Thursday, May 6, 2021
Kathleen DeLaney Thomas (North Carolina; Google Scholar), Your Tax Software Doesn't Know You're Lying (JOTWELL) (reviewing Ethan LaMothe (Central Florida; Google Scholar) & Donna Bobek (South Carolina; Google Scholar), Are Individuals More Willing to Lie to a Computer or a Human? Evidence from a Tax Compliance Setting, 167 J. Bus. Ethics 157 (2020)):
Imagine your accountant asks you if you earned any income that wasn’t reported on a 1099 or W-2 this year, and you know that you have an extra $5000 of such income. Do you tell her? Probably. For starters, you might be worried that she is going to be suspicious if you lie to her. Something in your voice might give it away, or perhaps your income this year is lower than last year and she wants to know why. Further, you might have developed a rapport with your accountant, and lying to her might cause psychological discomfort.
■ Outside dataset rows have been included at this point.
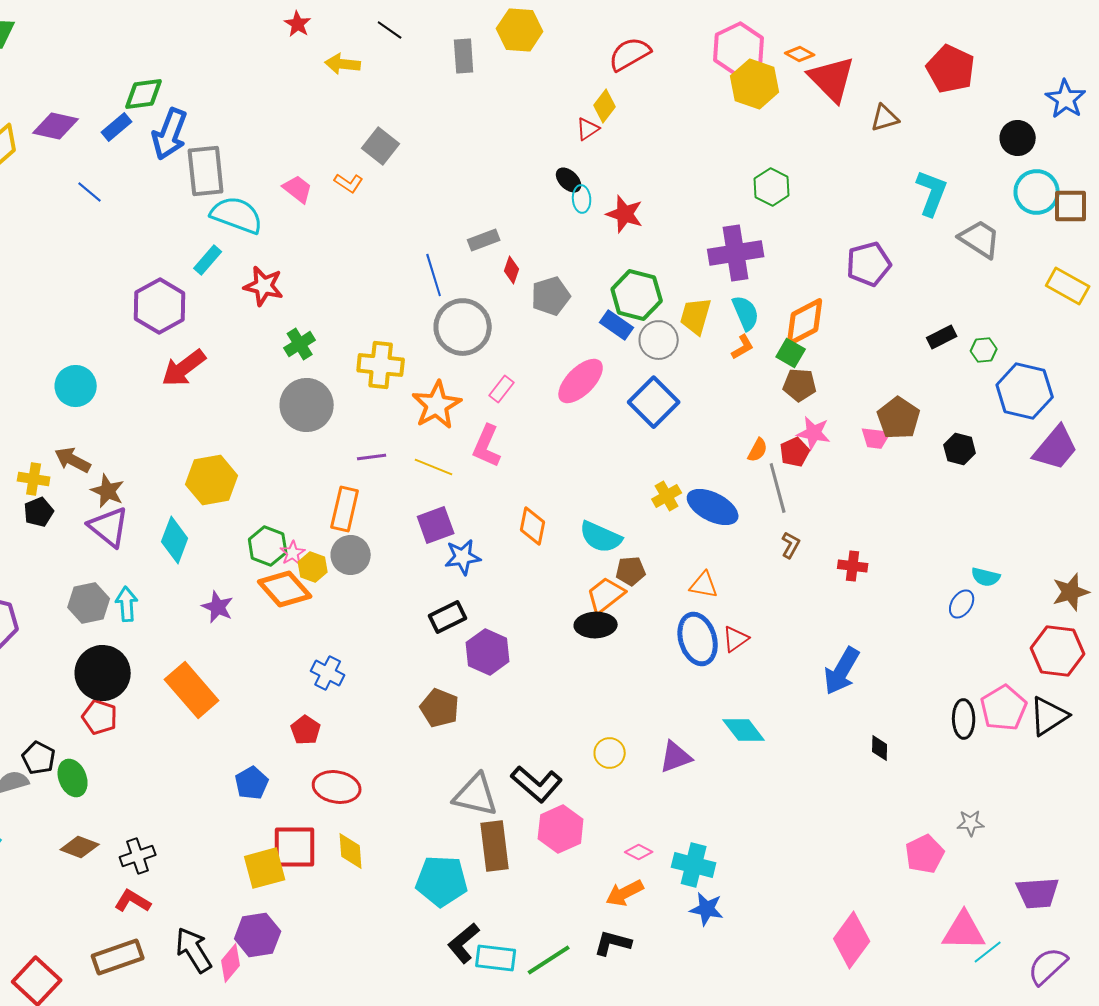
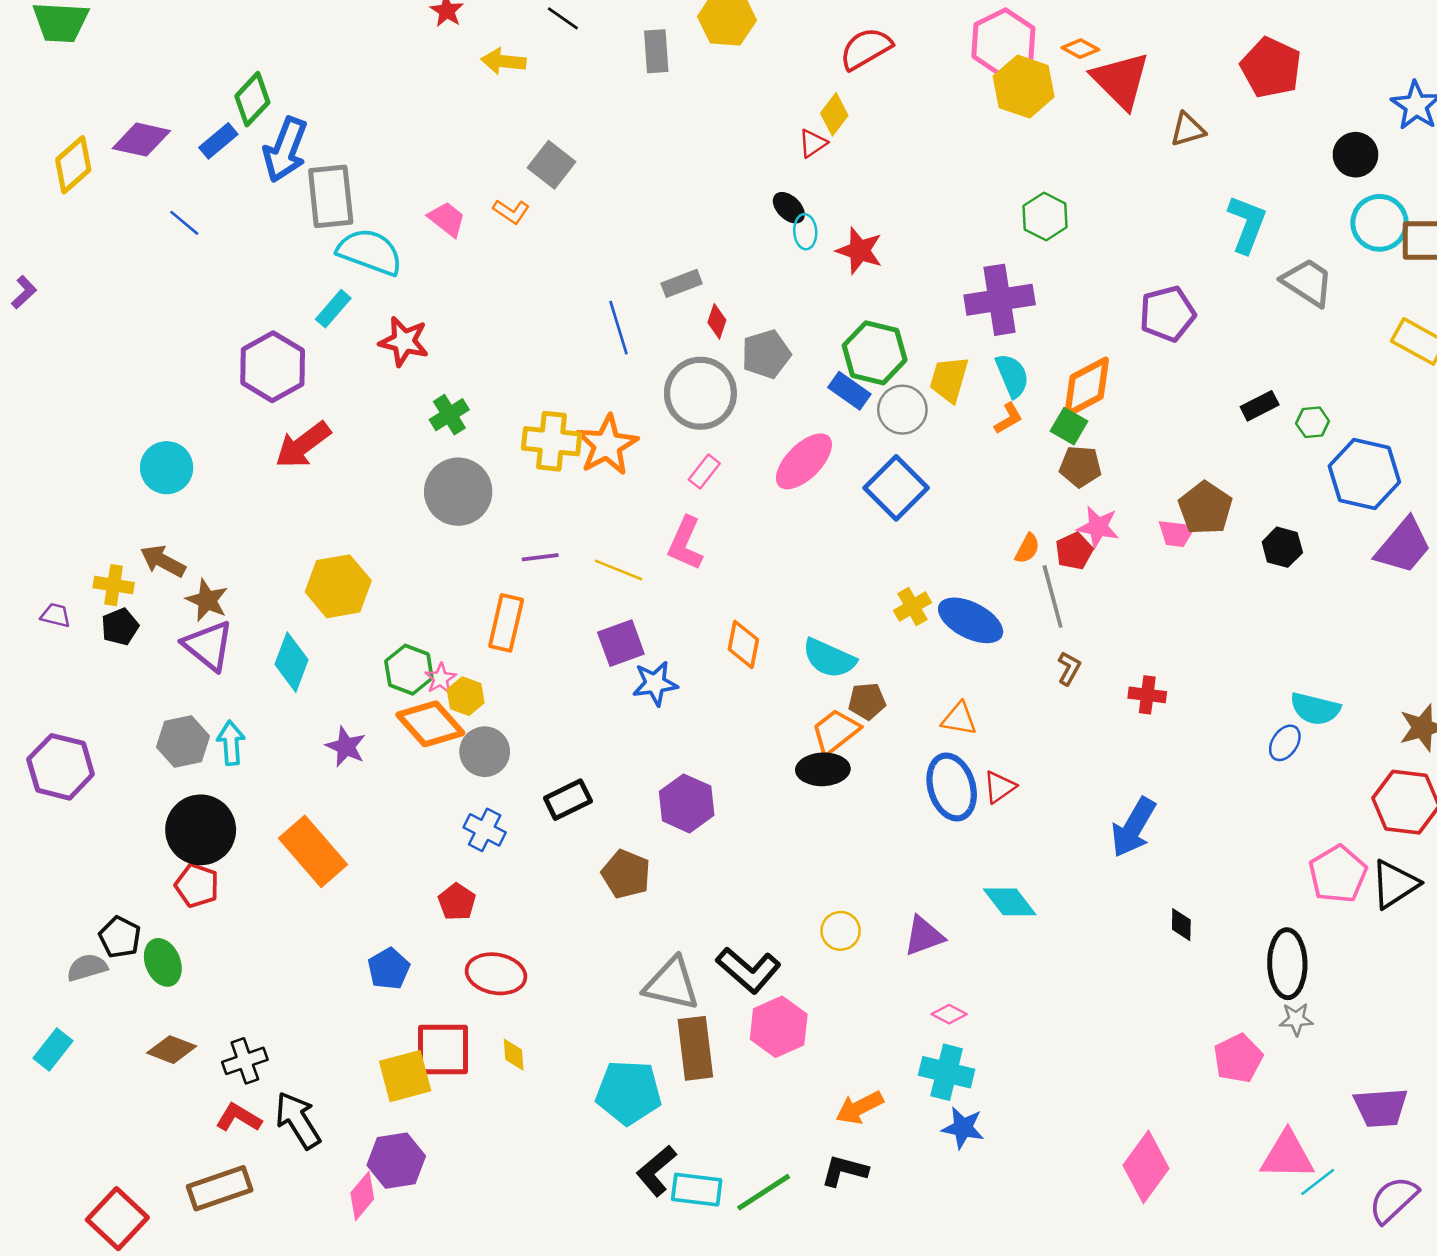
green diamond: (144, 94) -> (252, 99), turned -39
gray circle: (463, 327) -> (700, 393), moved
orange star: (437, 405) -> (607, 445), moved
gray circle: (351, 555) -> (485, 752), moved
cyan semicircle: (986, 577) -> (1315, 709), size x1.4
black rectangle: (448, 617) -> (568, 800), moved
black ellipse: (964, 719) -> (1287, 964), moved, size x1.4
yellow diamond: (351, 851) -> (514, 1055), size x0.7
pink diamond: (639, 852) -> (949, 1014), moved
black arrow: (194, 950) -> (298, 1120), moved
Now imagine that you are debating whether to report the same income without an accountant’s help, using tax return preparation software. The software isn’t suspicious of your omission and doesn’t harbor any ill feelings about whether you are telling it the truth. In that case, you might be more likely to lie and not report the income. A fascinating new study by Ethan LaMothe and Donna Bobek confirms this intuition. In a survey of 211 participants, LaMothe and Bobek find that individuals may be more willing to lie to tax preparation software than they are to a human tax return preparer. ...
This article should be of great interest to tax compliance scholars and those interested in the impact of technology on the tax system. As LaMothe and Bobek note, policymakers “should consider the tradeoffs inherent to tax software usage and perhaps view preparation method as a relevant risk factor when developing enforcement strategies.” The study also has interesting implications for tax software design. While it may be impossible to replicate true human interaction, software designers could consider ways to compensate. For example, the author’s findings arguably support proposals to make ethics more salient when individuals use tax software (such as those found here, here, and here). While automated tax preparation has tremendous efficiency advantages, the potential compliance costs of using tax software should not be overlooked.